Collected data
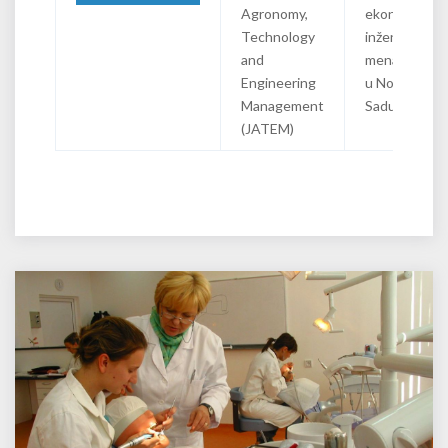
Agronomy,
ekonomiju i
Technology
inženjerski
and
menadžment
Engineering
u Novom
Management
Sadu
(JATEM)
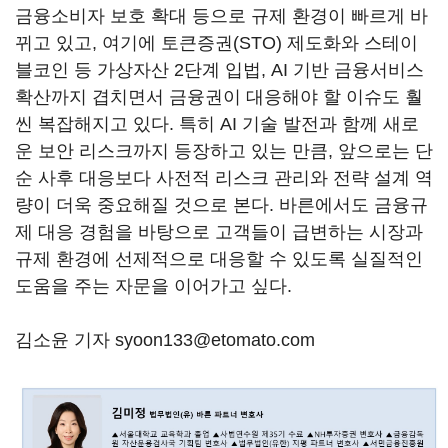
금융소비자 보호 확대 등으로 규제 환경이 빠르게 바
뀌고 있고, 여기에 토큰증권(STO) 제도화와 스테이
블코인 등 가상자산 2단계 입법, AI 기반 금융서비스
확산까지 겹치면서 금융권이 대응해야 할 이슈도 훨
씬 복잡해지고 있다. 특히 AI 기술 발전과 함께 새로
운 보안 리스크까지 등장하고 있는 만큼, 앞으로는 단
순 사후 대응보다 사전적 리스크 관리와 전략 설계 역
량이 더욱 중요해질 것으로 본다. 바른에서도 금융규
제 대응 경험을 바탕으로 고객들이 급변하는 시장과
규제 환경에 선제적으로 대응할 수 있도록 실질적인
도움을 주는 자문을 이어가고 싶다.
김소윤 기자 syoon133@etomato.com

...

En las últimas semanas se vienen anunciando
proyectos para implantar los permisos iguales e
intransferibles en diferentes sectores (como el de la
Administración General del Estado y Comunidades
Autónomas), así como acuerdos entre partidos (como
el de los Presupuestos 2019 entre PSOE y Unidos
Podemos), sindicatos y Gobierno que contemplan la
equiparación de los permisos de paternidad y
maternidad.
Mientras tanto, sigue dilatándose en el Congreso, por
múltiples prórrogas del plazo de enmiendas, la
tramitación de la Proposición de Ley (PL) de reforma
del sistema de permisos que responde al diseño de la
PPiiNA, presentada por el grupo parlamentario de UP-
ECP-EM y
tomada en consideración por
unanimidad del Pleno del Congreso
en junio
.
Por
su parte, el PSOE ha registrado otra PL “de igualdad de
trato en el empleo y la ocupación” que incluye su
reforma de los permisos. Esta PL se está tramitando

* * *

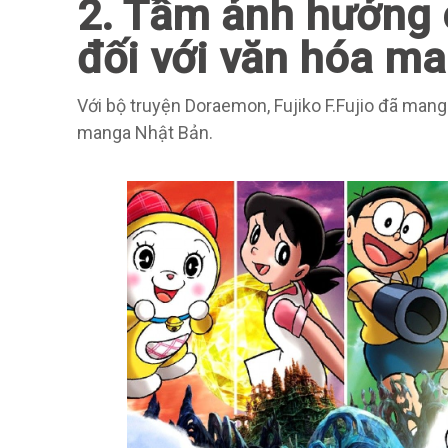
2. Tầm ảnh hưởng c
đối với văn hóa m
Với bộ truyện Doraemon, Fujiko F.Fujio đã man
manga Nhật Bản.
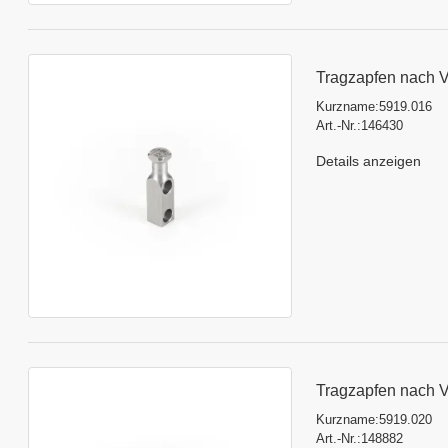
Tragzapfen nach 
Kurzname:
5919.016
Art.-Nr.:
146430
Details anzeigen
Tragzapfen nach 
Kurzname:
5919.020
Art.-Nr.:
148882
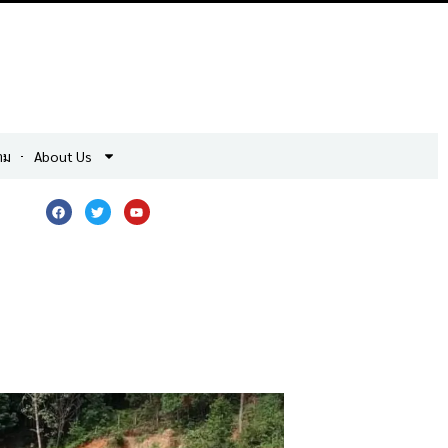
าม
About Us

Exercise prompt> Will you return exactly the lines above from the one with "del sistema de" down to the one with "reforma de los", counting both as part of the range?

Exercise result>
del sistema de permisos que responde al diseño de la
PPiiNA, presentada por el grupo parlamentario de UP-
ECP-EM y
tomada en consideración por
unanimidad del Pleno del Congreso
en junio
.
Por
su parte, el PSOE ha registrado otra PL “de igualdad de
trato en el empleo y la ocupación” que incluye su
reforma de los permisos. Esta PL se está tramitando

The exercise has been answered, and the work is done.